[Collected data]

• • •

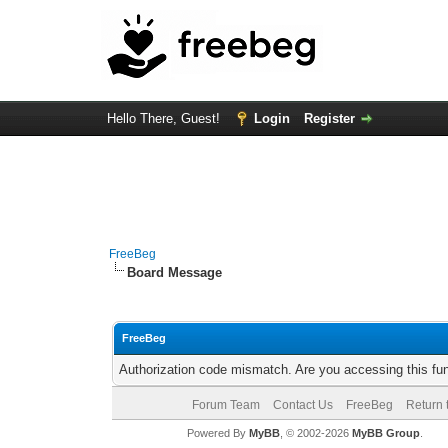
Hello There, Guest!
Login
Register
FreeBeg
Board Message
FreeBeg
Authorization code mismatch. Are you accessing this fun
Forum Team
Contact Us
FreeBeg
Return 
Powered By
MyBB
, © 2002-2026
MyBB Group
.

• • •

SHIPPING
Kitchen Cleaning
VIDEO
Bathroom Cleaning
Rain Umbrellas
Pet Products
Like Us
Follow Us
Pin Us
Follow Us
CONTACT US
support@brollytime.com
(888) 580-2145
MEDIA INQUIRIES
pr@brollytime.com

• • •

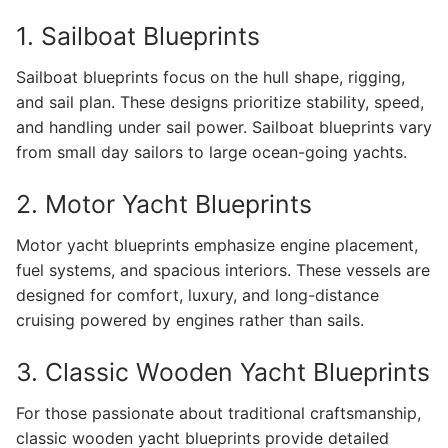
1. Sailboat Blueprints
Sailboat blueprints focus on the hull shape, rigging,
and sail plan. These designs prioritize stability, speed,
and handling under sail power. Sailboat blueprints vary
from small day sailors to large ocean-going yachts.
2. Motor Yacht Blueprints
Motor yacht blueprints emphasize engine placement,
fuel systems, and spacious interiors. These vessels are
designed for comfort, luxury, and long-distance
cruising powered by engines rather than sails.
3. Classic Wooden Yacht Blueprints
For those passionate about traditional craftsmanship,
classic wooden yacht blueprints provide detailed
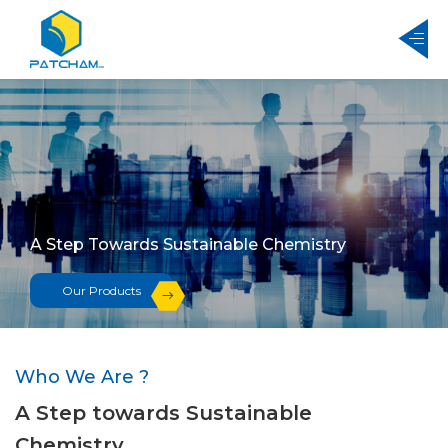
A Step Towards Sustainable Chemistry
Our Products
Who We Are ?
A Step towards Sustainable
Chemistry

• • •

**Exercise prompt:**
Pull every line with the string "Cleaning" from the data above.

**Exercise result:**
Kitchen Cleaning
Bathroom Cleaning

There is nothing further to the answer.